◆ What needs to be done
With the images set aside, retype every record below character for character.

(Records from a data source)
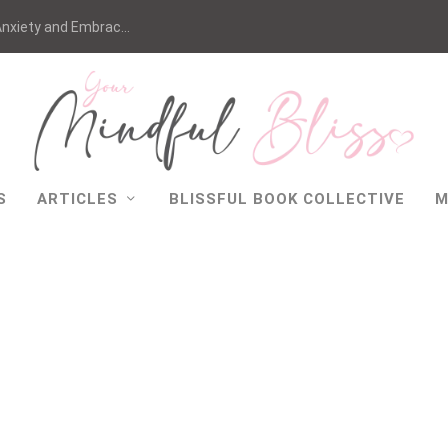
nxiety and Embrac...
S
ARTICLES
BLISSFUL BOOK COLLECTIVE
M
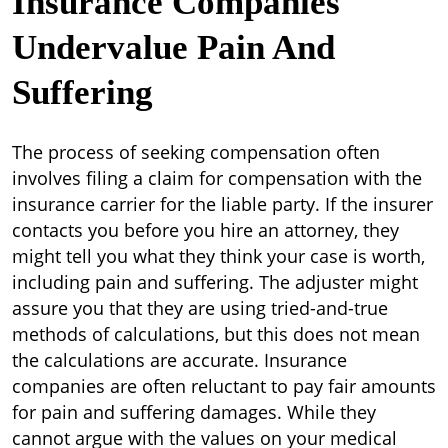
Insurance Companies
Undervalue Pain And
Suffering
The process of seeking compensation often
involves filing a claim for compensation with the
insurance carrier for the liable party. If the insurer
contacts you before you hire an attorney, they
might tell you what they think your case is worth,
including pain and suffering. The adjuster might
assure you that they are using tried-and-true
methods of calculations, but this does not mean
the calculations are accurate. Insurance
companies are often reluctant to pay fair amounts
for pain and suffering damages. While they
cannot argue with the values on your medical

◆ Reply
nxiety and Embrac...
S
ARTICLES
BLISSFUL BOOK COLLECTIVE
M
Insurance Companies
Undervalue Pain And
Suffering
The process of seeking compensation often
involves filing a claim for compensation with the
insurance carrier for the liable party. If the insurer
contacts you before you hire an attorney, they
might tell you what they think your case is worth,
including pain and suffering. The adjuster might
assure you that they are using tried-and-true
methods of calculations, but this does not mean
the calculations are accurate. Insurance
companies are often reluctant to pay fair amounts
for pain and suffering damages. While they
cannot argue with the values on your medical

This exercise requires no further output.